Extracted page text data
* * * * *

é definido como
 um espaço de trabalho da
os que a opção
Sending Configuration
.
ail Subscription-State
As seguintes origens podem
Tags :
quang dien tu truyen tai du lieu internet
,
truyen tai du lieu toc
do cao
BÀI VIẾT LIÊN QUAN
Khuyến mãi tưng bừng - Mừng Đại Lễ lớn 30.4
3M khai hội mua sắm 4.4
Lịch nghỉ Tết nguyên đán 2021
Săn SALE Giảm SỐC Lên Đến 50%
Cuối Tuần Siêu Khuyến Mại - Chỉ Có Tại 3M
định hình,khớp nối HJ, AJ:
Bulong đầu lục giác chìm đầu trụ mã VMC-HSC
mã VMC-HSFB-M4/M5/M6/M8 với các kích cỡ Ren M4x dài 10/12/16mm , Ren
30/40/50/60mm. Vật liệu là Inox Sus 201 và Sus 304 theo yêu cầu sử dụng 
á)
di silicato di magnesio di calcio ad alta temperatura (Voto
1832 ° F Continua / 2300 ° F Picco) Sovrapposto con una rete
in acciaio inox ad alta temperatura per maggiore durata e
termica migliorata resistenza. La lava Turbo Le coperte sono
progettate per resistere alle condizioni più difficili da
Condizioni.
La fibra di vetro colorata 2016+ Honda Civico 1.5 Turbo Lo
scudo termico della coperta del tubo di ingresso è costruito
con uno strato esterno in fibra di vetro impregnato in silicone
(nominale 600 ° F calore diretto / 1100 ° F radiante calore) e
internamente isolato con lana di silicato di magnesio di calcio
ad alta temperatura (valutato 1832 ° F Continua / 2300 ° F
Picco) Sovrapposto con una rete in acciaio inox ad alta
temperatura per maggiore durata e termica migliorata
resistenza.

* * * * *

--- Action item ---
Each line above with the string "Khuyến" should be reported in full.

--- Solution to this exercise ---
Khuyến mãi tưng bừng - Mừng Đại Lễ lớn 30.4
Cuối Tuần Siêu Khuyến Mại - Chỉ Có Tại 3M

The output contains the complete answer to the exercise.